いや、今じゃ形や熱は変わっているけれど、根本的には変わらず同じ感情を抱いてるのだと思う。姉さんはいつもアイドルを頑張って、家事をしてくれて、俺を守ってくれる絵本の中の強いお姫様。
26: ◆uYNNmHkuwIgM[sage saga]
2020/06/12(金) 22:07:46.69 ID:BHjCA0Mo0
数日後、
俺はあるカフェの奥の席で人を待っていた。コーヒーをブラックのまま口にする。苦味が口に広がって、思わず顔をしかめてしまう。
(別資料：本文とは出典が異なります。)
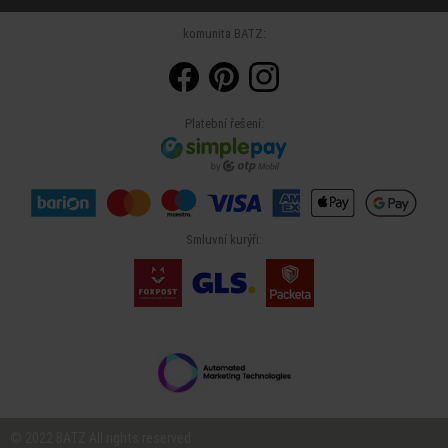
komunita BATZ:
Platební řešení:
Smluvní kurýři:
© 2022 BATZ All rights reserved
でもまぁ、今の家の空気よりはマシな苦味だけど...なんて、その苦味の元凶が言うのはズルイと思いつつ、スマホの時計を確認する。
27: ◆uYNNmHkuwIgM[sage saga]
2020/06/12(金) 22:09:30.42 ID:BHjCA0Mo0
そう、俺が待っていたのは、かつて765プロシアターで姉さんたちのプロデューサーをしていた人、通称プロデューサーさんだ。姉はもうシアターを卒業して、765プロに直接出入りしているらしい。その頃から、俺もプロデューサーさんには会ってない。
プロデューサーさんは、久しぶりに自分を訪ねてきた生徒を迎える先生のような笑顔で俺に話しかけてきた。